A year and a half ago my parents moved across Canada to be closer to all of their grandchildren and sons in law. Oh and me and my sister. Possibly in that order. 🙂 They purchased a cute brick retirement home in a little hamlet in southern Ontario and have settled down into a geography and sociology with which I am completely unfamiliar. I have never once wished they were back in my little home town. It was so hard to get to that last minute trips like the one we just took were completely impossible, and all trips (especially with children) were just really difficult. We used to see them once a year, now we see them once a quarter. The move was a good one.
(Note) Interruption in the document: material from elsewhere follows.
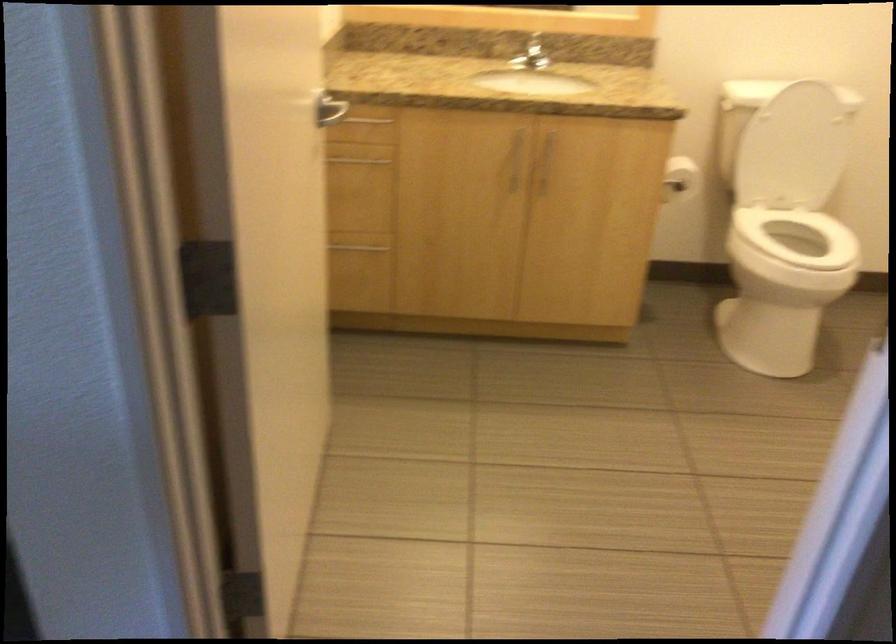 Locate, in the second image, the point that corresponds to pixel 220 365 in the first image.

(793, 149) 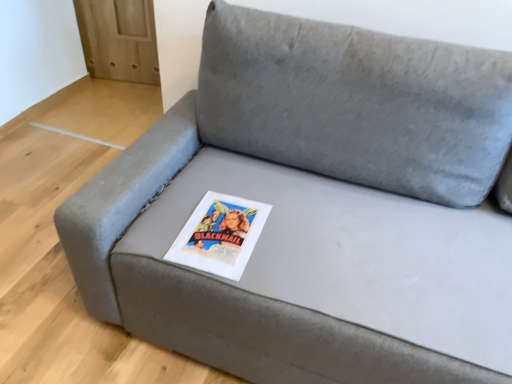 The height and width of the screenshot is (384, 512). What do you see at coordinates (220, 235) in the screenshot? I see `matte paper poster at center` at bounding box center [220, 235].

Where is `matte paper poster at center`? matte paper poster at center is located at coordinates (220, 235).

Identify the location of matte paper poster at center. (220, 235).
It does, however, mean that when we travel to see my family there is no element at all of “going home.” We were visitors in the churches we attended, and strangers on the roads. We really loved our trip and our mackerdoodle is asking at least twice a day when we can move to Canada to be near her cousins, but we were guests while we were there.
It’s happened before and it wasn’t a surprise. The real surprise for me was that coming back to our seminary apartment in St. Louis didn’t feel like coming home either. The sights of the city were familiar and setting foot in our own place with our own things was comfortable, but it didn’t have that “exhale” quality of arriving home.
Despite all of my protests that we weren’t going to view seminary as temporary apparently I am doing just that. Maybe it’s because I know that half of my new friends are graduating in June and moving away. Perhaps it’s because we’re continually being asked where we want to settle after seminary. Or it could be that I was so unprepared for how much I would miss our friends and our life that the Lord had built in Georgia and I just don’t want to miss another place like that again.
But probably it’s just that we’ve only been here seven months and no one feels at home after only seven months anywhere.